People that cannot afford to retain an attorney, or don’t wish to pay substantial attorneys’ fees, sometimes ask lawyers whether they can help with drafting court papers or with preparing a court argument, for the un-represented party to then present himself or herself in court. While the person making the inquiry may not realize it, this presents a number of ethical concerns for the attorney, and for the legal system. The so-called “ghost writing” of court papers by attorneys on behalf of pro se litigants has received increasing attention in recent years, and some observers see it as a partial solution to the high cost of legal services. The Journal of the American Bar Association published an article this month suggesting that some jurisdictions are become more accepting of the practice. The fact remains, however, that most jurisdictions in the United States take a dim view of attorneys ghost writing court papers for non-lawyer litigants.
The state bar for each state creates ethical rules that bind attorneys practicing in that state, and these ethical rules vary on issues of ghost writing and the “unbundling” of legal services. Different court systems also may have their own rules regarding the practice. The Federal court system, for example, has a well-established hostility to ghost writing by attorneys. In Federal court practice, anonymous drafting of pleadings by attorneys for pro se litigants, without the attorney signing the pleadings, can result in suspension or disbarment from practice before the court. Almost ten years ago, the American Bar Association published a formal ethics opinion approving the practice, however. This ABA opinion is not binding on state bar associations, though, and the state authorities that actually regulate the profession generally have been far less open to the practice.

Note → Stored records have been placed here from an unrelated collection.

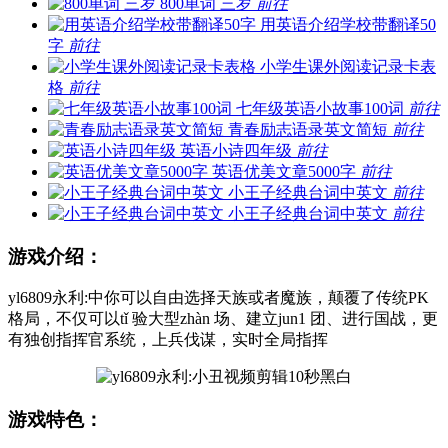
800单词 三岁
前往
用英语介绍学校带翻译50
字
前往
小学生课外阅读记录卡表
格
前往
七年级英语小故事100词
前往
青春励志语录英文简短
前往
英语小诗四年级
前往
英语优美文章5000字
前往
小王子经典台词中英文
前往
小王子经典台词中英文
前往
游戏介绍：
yl6809永利:中你可以自由选择天族或者魔族，颠覆了传统PK
格局，不仅可以tǐ 验大型zhàn 场、建立jun1 团、进行国战，更
有独创指挥官系统，上兵伐谋，实时全局指挥
游戏特色：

The term “ghost writing” refers to an attorney representing a pro se litigant, informally or otherwise, and preparing pleadings, motions, or briefs for the litigant that the assisting lawyer does not sign. The Federal courts have expressed great concern about this practice, because the attorney seeks to remain anonymous and therefore potentially outside the professional, ethical, and substantive obligations that are imposed on members of the bar when they sign a court pleading. Courts can view this as a deliberate evasion of the attorney’s ethical obligation to the court. When an attorney signs a court submission, he or she is thereby representing to the court that there are grounds to support the assertions made in the submitted paper. The practice of ghost writing frustrates this obligation by keeping the identity of the attorney who drafted the paper anonymous. In addition, courts often give liberal interpretation to papers filed by self-represented parties, and allowing pro se litigant to benefit from this latitude while actually receiving counsel from an attorney is a disadvantage to an opposing party that may not have the benefit of a ghost writing. Some courts have also viewed ghost writing as a misrepresentation by the attorney, which violates an attorney’s professional responsibility to be candid with the court.
Several years ago, Maryland court rules were amended to expressly permit attorneys and clients to contractually agree to a “limited appearance” by the attorney. In a limited appearance, the attorney agrees to appear in a court proceeding for the client only for a limited, well-defined aspect of the case. For example, a client could retain an attorney to represent the client only in the child support aspect of a family law action, but not in the property aspects of the divorce proceeding. The limited appearance must be for a discrete matter or judicial proceeding, and the notice of appearance filed with the court must be accompanied by an Acknowledgment of Scope of Limited Representation signed by the client, specifying the scope of the limited appearance. This rule does not condone ghost writing by attorneys in Maryland state courts, but it has moved the Maryland bar some distance down the road toward acceptance of unbundled legal services.